Alors que la plupart des partis politiques fédéraux s’entendent pour dire que le coût élevé des services de garde représente une barrière au marché de l’emploi, les solutions retenues pour corriger le problème diffèrent.

Parti libéral du Canada

Le chef libéral Justin Trudeau veut investir 30 milliards $ dans un système de garde à bas coût. – Archives

Lors de la présentation de son budget en avril dernier, le gouvernement de Justin Trudeau s’était engagé à investir 30 milliards $ sur cinq ans afin de créer un programme national de garderies à 10$ par jour.

Les libéraux reprennent la mesure dans leur plateforme électorale qui permettrait potentiellement d’ajouter «240 000 travailleurs sur le marché du travail à la grandeur du pays.»

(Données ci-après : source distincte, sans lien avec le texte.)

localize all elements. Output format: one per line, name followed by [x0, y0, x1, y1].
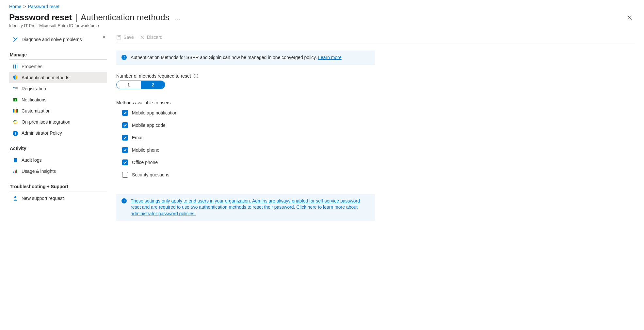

Avant le déclenchement de l’élection, le fédéral avait déjà réussi à conclure des ententes pour la mise en place du programme avec les gouvernements de la Colombie-Britannique, la Saskatchewan, le Manitoba, le Québec, la Nouvelle-Écosse, l’Île-du-Prince-Édouard, Terre-Neuve-et-Labrador et le Yukon.

Les libéraux souhaitent aussi augmenter le nombre de places en garderie, principalement dans le secteur sans but lucratif, offrir des occasions de perfectionnement professionnel aux éducateurs de la petite enfance ainsi que développer des grilles salariales pour ce secteur. Le parti de Justin Trudeau promet aussi des mesures pour améliorer l’accessibilité des enfants autochtones et enfants présentant un handicap à des services de garde, sans toutefois préciser comment il y arrivera.

Parti conservateur

Le chef conservateur Erin O’Toole privilégie les crédits d’impôt. – Archives

Plutôt que de financer un système de garderie public, le Parti conservateur souhaite plutôt aider les familles «en augmentant le financement de la garde d’enfants» chez les familles qui gagnent annuellement entre 50 000$ et 150 000$.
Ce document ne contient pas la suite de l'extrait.